To add more impact to this song, (apart for a nose bleed that Mukerji suddenly gets for no apparent reason), the Devi stotram is intercut with the lyrics. Watch the video of the Mardaani Anthem here:

If the anthem and the trailer of Mardaani are any indication, the film is about the exploits of a woman cop, Shivani Shivaji Roy (Mukerji) of Crime Branch, Mumbai, who takes on a human trafficking racket single-handedly. In a recent press interaction, Mukerji was asked if Mardaani is a woman-centric film. The actress replied, ” I think this term woman-centric is a bit strange because we don’t call normal films male-centric. I think we should stop calling a film as male or female centric, it should be a good or a bad film.” It’s a very valid point, but it also raises the question of whether Mardaani is dealing with the very serious issues in its story with the maturity that’s necessary or if it’s hoping to coast on the kudos of making a film with an unconventional woman protagonist.
For instance, Mardaani’s promotional campaign strongly advocates violence by saying girls should learn martial arts in order to protect themselves but doesn’t make any comment about educating boys (and girls) about gender equality. This promotional video claims to teach women self defense techniques (they’re not easy to replicate, by the way) but what about teaching boys that violence against women and treating girls as sex objects are wrong?

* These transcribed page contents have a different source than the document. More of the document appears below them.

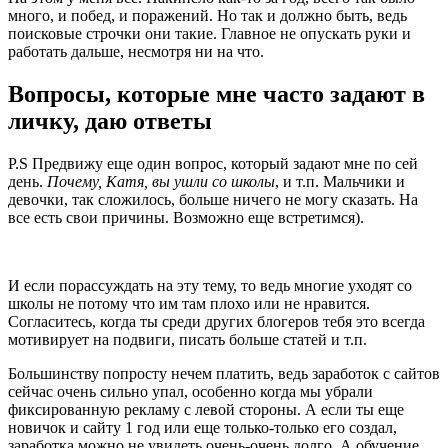
много, и побед, и поражений. Но так и должно быть, ведь
поисковые строчки они такие. Главное не опускать руки и
работать дальше, несмотря ни на что.
Вопросы, которые мне часто задают в
личку, даю ответы
P.S Предвижу еще один вопрос, который задают мне по сей
день.
Почему, Катя, вы ушли со школы
, и т.п. Мальчики и
девочки, так сложилось, больше ничего не могу сказать. На
все есть свои причины. Возможно еще встретимся).
И если порассуждать на эту тему, то ведь многие уходят со
школы не потому что им там плохо или не нравится.
Согласитесь, когда ты среди других блогеров тебя это всегда
мотивирует на подвиги, писать больше статей и т.п.
Большинству попросту нечем платить, ведь заработок с сайтов
сейчас очень сильно упал, особенно когда мы убрали
фиксированную рекламу с левой стороны. А если ты еще
новичок и сайту 1 год или еще только-только его создал,
заработка можно не увидеть очень-очень долго. А обучение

The difficult in making films on issues like human trafficking is that it’s very easy for it to become titillating or worse, feed the appetite of the voyeuristic. The video of Mardaani Anthem has visuals from the films where we see teenage girls being sold, molested, tortured and raped. They raise the question of whether what is being shown communicates the horror and the plight of the girls shown onscreen or if these images are being used for shock value. The incidents in the film may be fictional but as all the publicity of Mardaani emphasises, these are very real issues and it’s great that Mardaani is making an effort to bring this seedy underbelly into the spotlight. Perhaps when we finally do see the film, these visuals interspersed over the duration of the entire film will make a different kind of impact. At present, however, it feels uncomfortably like Mardaani is using trauma as a marketing tool. Is showing women and girls being exploited a good way to sell a film? Or do good intentions justify the dubious means?